• **Provided data**:
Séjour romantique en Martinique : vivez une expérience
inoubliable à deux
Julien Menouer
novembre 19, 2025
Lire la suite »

* * *

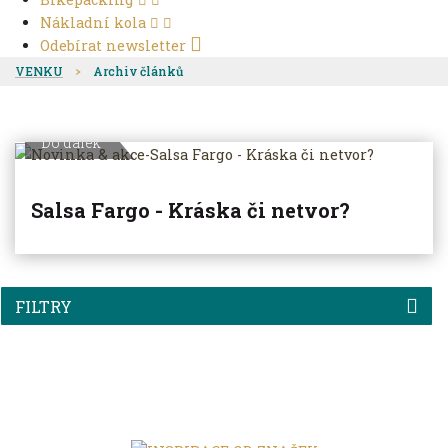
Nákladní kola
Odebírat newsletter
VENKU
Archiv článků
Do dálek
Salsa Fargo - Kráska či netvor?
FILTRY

• **Task to carry out**: Starting at the line that has "Séjour romantique en" in the records above, restate word for word every line until the one that has "Lire la suite", and include that one as well.

• **Task result**:
Séjour romantique en Martinique : vivez une expérience
inoubliable à deux
Julien Menouer
novembre 19, 2025
Lire la suite »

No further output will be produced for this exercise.